### Theory:

Before this, we discussed divisibility tests by $$10$$, $$5$$, and $$2$$.

What do you think is common among all three divisibility tests?

These three divisibility tests solely depended only on one-digit, that is, the last digit.

Hence, these three divisibility tests followed a similar procedure.

Let us now look at a comparatively, unique divisibility test.
Divisibility by $$3$$ or $$9$$
Consider the number $$4239$$

The expanded form is $$(4 \times 1000) + (2 \times 100) + (3 \times 10) + 9$$.

$$= [4 \times (999 + 1)] + [2 \times (99 + 1) + [3 \times (9 + 1)] + 9$$

$$= (4 \times 999) + (4 \times 1) + (2 \times 99) + (2 \times 1) + (3 \times 9) + (3 \times 1) + (9 \times 1)$$

$$= (4 \times 999) + (2 \times 99) + (3 \times 9) + (4 + 2 + 3 + 9)$$

Now, $$4 + 2 + 3 + 9 = 18$$.

$$18$$ is both divisible by $$3$$ and by $$9$$. Therefore, $$4239$$ is also divisible by $$3$$ or $$9$$.
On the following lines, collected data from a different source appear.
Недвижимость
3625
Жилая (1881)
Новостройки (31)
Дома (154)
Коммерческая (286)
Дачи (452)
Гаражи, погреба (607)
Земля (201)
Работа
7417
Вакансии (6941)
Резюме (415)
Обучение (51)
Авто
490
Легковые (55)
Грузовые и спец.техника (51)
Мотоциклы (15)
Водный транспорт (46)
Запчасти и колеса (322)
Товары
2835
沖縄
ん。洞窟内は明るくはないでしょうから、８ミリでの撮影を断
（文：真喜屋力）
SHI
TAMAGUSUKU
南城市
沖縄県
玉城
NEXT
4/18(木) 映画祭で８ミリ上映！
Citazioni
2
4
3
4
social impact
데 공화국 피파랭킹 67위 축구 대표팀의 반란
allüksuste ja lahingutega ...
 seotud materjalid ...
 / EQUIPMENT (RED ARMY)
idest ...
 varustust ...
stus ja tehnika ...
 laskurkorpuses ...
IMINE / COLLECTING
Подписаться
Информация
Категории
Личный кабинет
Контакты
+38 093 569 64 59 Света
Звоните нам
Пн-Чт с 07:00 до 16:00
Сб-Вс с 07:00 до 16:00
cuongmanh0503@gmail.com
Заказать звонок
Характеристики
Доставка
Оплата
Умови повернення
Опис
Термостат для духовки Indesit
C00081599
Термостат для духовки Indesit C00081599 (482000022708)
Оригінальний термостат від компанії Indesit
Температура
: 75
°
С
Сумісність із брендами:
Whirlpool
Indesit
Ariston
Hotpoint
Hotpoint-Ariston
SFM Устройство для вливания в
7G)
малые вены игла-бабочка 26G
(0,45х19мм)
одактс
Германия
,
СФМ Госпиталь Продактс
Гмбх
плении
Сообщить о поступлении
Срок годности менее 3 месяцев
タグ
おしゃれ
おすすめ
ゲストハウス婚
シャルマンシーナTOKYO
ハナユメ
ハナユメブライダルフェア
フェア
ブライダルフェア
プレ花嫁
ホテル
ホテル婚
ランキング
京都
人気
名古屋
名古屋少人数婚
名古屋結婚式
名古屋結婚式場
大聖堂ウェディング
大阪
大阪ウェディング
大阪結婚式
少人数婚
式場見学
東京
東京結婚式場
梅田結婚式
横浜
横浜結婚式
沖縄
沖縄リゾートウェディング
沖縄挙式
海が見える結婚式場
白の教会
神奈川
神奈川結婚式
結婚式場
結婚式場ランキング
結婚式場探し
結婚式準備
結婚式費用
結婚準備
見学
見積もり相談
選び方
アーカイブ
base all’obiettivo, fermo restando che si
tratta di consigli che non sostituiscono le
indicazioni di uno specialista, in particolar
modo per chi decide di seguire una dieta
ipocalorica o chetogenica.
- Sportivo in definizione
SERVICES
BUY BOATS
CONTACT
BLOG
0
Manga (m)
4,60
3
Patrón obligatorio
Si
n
Similarly, consider the number $$2148$$

The expanded form is $$(2 \times 1000) + (1 \times 100 + (4 \times 10) + 8$$.

$$= [2 \times (999 + 1)] + [1 \times (99 + 1) + [4 \times (9 + 1)] + 8$$

$$= (2 \times 999) + (2 \times 1) + (1 \times 99) + (1 \times 1) + (4 \times 9) + (4 \times 1) + (8 \times 1)$$

$$= (2 \times 999) + (1 \times 99) + (4 \times 9) + (2 + 1 + 4 + 8)$$

Now, $$2 + 1 + 4 + 8 = 15$$.

$$15$$ is divisible by $$3$$ but not by $$9$$. Therefore, $$2148$$ is also divisible by $$3$$ but not by $$9$$.